* Task objective: Begin at the top of the records below and return each line exactly through the line with "podľa vašich predstáv.". Skip pictures.

* Data for processing:
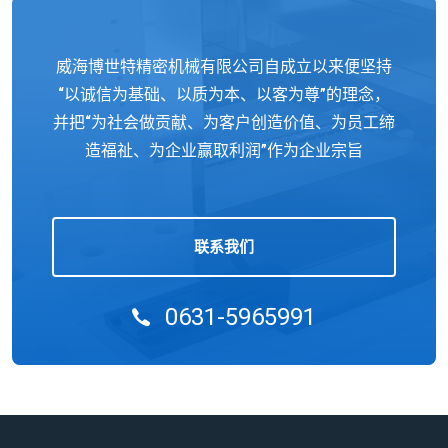
威海博世特精密机械有限公司自成立以来便坚持
“以诚信为基础、以质为本、以客为尊”的理念，
并把“为社会做贡献、为客户创造价值、为员工缔
造福祉、为企业赢取利润”作为企业宗旨
联系我们
0631-5965991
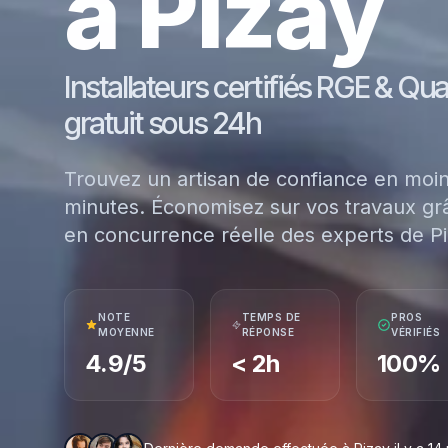
à Pizay
Installateurs certifiés RGE & Qu
gratuit sous 24h
Trouvez un artisan de confiance en moi
minutes. Économisez sur vos travaux grâ
en concurrence réelle des experts de Pi
NOTE
TEMPS DE
PROS
MOYENNE
RÉPONSE
VÉRIFIÉS
4.9/5
< 2h
100%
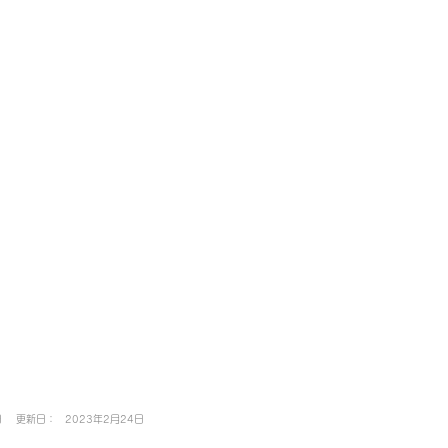
日
更新日：
2023年2月24日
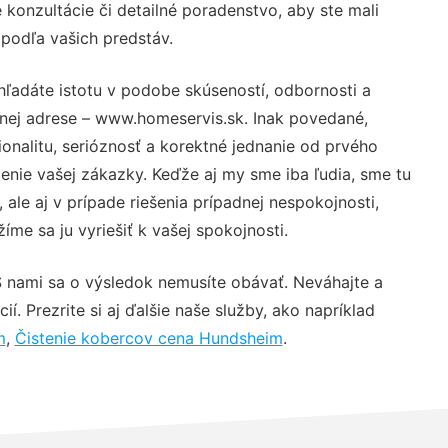
konzultácie či detailné poradenstvo, aby ste mali
 podľa vašich predstáv.
hľadáte istotu v podobe skúseností, odbornosti a
vnej adrese – www.homeservis.sk. Inak povedané,
nalitu, serióznosť a korektné jednanie od prvého
nie vašej zákazky. Keďže aj my sme iba ľudia, sme tu
 ale aj v prípade riešenia prípadnej nespokojnosti,
me sa ju vyriešiť k vašej spokojnosti.
S nami sa o výsledok nemusíte obávať. Neváhajte a
ií. Prezrite si aj ďalšie naše služby, ako napríklad
m
,
Čistenie kobercov cena Hundsheim
.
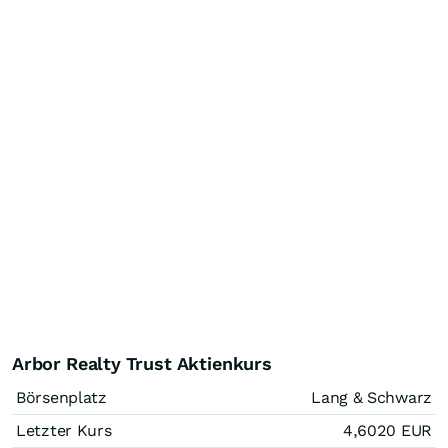
Arbor Realty Trust Aktienkurs
Börsenplatz
Lang & Schwarz
Letzter Kurs
4,6020
EUR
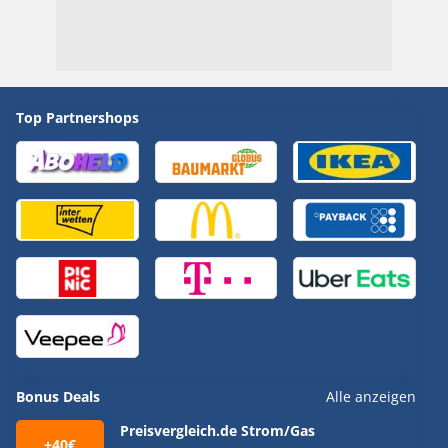
Top Partnershops
Bonus Deals
Alle anzeigen
Preisvergleich.de Strom/Gas
+40€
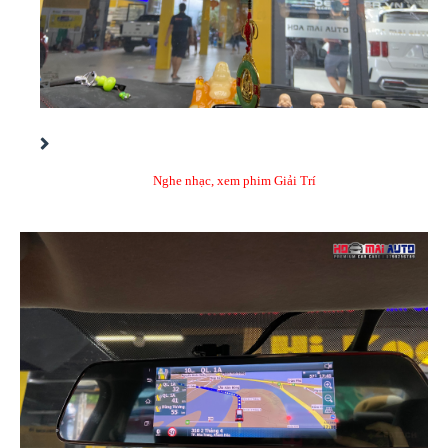
Nghe nhạc, xem phim Giải Trí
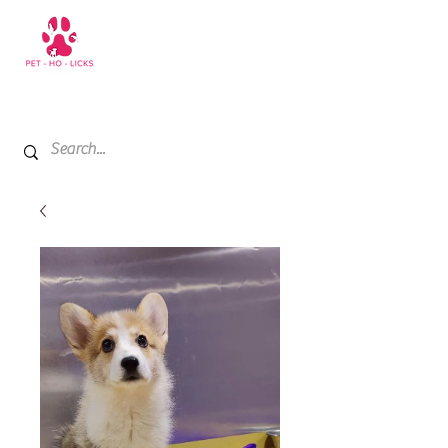
+971 52 811 1169
My Cart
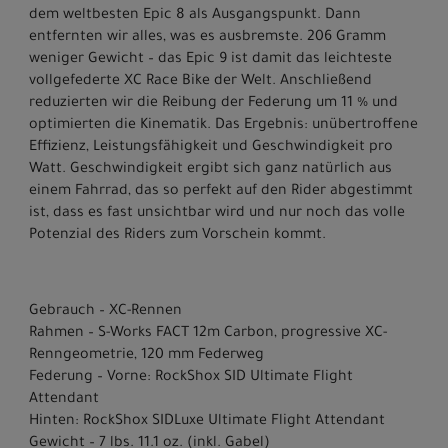
dem weltbesten Epic 8 als Ausgangspunkt. Dann
entfernten wir alles, was es ausbremste. 206 Gramm
weniger Gewicht – das Epic 9 ist damit das leichteste
vollgefederte XC Race Bike der Welt. Anschließend
reduzierten wir die Reibung der Federung um 11 % und
optimierten die Kinematik. Das Ergebnis: unübertroffene
Effizienz, Leistungsfähigkeit und Geschwindigkeit pro
Watt. Geschwindigkeit ergibt sich ganz natürlich aus
einem Fahrrad, das so perfekt auf den Rider abgestimmt
ist, dass es fast unsichtbar wird und nur noch das volle
Potenzial des Riders zum Vorschein kommt.
Gebrauch – XC-Rennen
Rahmen – S-Works FACT 12m Carbon, progressive XC-
Renngeometrie, 120 mm Federweg
Federung – Vorne: RockShox SID Ultimate Flight
Attendant
Hinten: RockShox SIDLuxe Ultimate Flight Attendant
Gewicht – 7 lbs. 11.1 oz. (inkl. Gabel)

* Answer box:
威海博世特精密机械有限公司自成立以来便坚持
“以诚信为基础、以质为本、以客为尊”的理念，
并把“为社会做贡献、为客户创造价值、为员工缔
造福祉、为企业赢取利润”作为企业宗旨
联系我们
0631-5965991
à Pizay
Installateurs certifiés RGE & Qu
gratuit sous 24h
Trouvez un artisan de confiance en moi
minutes. Économisez sur vos travaux grâ
en concurrence réelle des experts de Pi
NOTE
TEMPS DE
PROS
MOYENNE
RÉPONSE
VÉRIFIÉS
4.9/5
< 2h
100%
日
更新日：
2023年2月24日
konzultácie či detailné poradenstvo, aby ste mali
 podľa vašich predstáv.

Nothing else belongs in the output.